The case of the Marriott hack is, at once, an alarming prospect for the chain’s previous guests and an invaluable case study for any organization involved in any kind of merger. At the very least, it serves as a cautionary tale for businesses that ignore their due diligence in respect to cybersecurity during acquisitions.
The issue started in 2014 when hackers were able to expose and bypass the Starwood Hospitality Group’s security system. Starwood operates several popular hotel chains, including Westin, Sheraton, Aloft, and W Hotels. Marriott—the fourth largest hotel chain in the world—acquired the group in 2016, and this past November, they had to break the news that as many as 500 million customers’ data may have been compromised. The chain now estimates that the number of customers impacted is closer to 383 million, but that figure is still more than enough to constitute the largest breach in the history of the travel industry.

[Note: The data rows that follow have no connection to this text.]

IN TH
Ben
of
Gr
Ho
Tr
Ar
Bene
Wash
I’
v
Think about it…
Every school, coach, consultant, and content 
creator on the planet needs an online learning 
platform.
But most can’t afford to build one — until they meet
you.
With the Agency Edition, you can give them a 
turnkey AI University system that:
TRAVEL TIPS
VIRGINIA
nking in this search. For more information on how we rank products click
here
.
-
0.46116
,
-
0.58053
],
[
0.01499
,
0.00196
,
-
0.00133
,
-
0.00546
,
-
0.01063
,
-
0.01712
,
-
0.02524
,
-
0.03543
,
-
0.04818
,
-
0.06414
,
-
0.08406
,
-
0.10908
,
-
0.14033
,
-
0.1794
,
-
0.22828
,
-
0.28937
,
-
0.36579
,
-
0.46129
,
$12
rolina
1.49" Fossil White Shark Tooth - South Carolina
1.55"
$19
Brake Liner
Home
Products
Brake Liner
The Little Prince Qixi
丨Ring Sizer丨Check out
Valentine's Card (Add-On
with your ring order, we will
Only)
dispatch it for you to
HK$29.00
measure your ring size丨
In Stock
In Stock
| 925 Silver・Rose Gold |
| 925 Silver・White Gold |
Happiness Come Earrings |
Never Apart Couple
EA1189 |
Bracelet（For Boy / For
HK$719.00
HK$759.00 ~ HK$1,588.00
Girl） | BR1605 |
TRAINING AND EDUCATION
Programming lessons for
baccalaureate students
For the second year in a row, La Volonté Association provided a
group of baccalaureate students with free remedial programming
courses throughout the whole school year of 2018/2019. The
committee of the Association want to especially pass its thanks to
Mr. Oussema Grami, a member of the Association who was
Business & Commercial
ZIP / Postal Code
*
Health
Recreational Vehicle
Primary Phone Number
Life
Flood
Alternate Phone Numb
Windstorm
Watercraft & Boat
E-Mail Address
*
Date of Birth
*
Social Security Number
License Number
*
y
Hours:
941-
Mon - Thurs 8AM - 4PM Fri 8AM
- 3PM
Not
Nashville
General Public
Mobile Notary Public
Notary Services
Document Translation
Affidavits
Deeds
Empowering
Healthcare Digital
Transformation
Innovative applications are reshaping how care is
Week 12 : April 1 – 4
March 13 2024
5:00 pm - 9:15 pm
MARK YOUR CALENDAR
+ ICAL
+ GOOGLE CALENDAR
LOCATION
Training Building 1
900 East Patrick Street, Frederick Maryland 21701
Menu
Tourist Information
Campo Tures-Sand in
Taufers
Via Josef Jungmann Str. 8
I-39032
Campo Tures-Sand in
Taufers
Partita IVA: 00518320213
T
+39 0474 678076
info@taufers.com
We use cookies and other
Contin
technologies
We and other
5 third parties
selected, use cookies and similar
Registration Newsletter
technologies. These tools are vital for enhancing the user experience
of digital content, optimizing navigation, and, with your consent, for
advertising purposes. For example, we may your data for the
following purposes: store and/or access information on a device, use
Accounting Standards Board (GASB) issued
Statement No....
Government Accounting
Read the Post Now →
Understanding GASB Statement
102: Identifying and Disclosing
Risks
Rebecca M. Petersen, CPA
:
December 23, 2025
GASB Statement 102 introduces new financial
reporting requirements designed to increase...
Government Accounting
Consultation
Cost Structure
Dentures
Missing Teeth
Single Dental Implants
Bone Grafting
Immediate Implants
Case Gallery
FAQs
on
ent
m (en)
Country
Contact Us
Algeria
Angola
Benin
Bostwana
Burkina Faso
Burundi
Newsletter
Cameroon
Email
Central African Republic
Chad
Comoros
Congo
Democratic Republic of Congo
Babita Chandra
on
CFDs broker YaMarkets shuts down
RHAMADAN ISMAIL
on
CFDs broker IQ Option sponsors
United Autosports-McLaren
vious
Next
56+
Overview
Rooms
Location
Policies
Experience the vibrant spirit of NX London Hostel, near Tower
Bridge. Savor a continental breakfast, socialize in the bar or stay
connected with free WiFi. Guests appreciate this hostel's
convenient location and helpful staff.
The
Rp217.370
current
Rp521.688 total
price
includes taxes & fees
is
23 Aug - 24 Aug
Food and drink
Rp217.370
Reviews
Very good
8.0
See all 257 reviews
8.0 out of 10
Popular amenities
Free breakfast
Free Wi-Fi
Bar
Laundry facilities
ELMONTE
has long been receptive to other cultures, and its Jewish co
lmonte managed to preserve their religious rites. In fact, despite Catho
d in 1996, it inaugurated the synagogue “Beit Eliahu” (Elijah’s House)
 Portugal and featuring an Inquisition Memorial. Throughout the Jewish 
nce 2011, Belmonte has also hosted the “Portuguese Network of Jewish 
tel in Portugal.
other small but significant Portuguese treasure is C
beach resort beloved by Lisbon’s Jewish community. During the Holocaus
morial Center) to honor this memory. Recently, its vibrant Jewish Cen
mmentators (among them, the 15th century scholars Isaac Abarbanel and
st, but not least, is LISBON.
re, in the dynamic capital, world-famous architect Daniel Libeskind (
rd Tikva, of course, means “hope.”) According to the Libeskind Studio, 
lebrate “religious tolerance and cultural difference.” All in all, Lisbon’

It is believed that a significant portion of those affected only had relatively inconsequential information, like names and email addresses, stolen. However, others may be in more trouble as it is believed that certain customers had different combinations of various data, including names, phone numbers, home and email addresses, birthdays, genders, and reservation information stolen. Most alarmingly, hackers were able to access as many as 5.25 million unencrypted passport numbers and data from 354,000 active and unexpired credit cards. The FBI believes that the perpetrators behind the hack were likely working on behalf of the Chinese Ministry of State Security—the Chinese equivalent of the CIA.
There is plenty to learn from this situation, but organizations interested in or actively pursuing acquisitions can take the most away from it. Hackers were in Starwood’s security system for two years both before and after they were acquired by Marriott, but the fundamental flaws and vulnerabilities in their security program still went undiscovered during and after the merger. This whole situation and its consequences perfectly accentuate exactly how crucial a comprehensive and thorough cybersecurity vetting process is to a corporate takeover.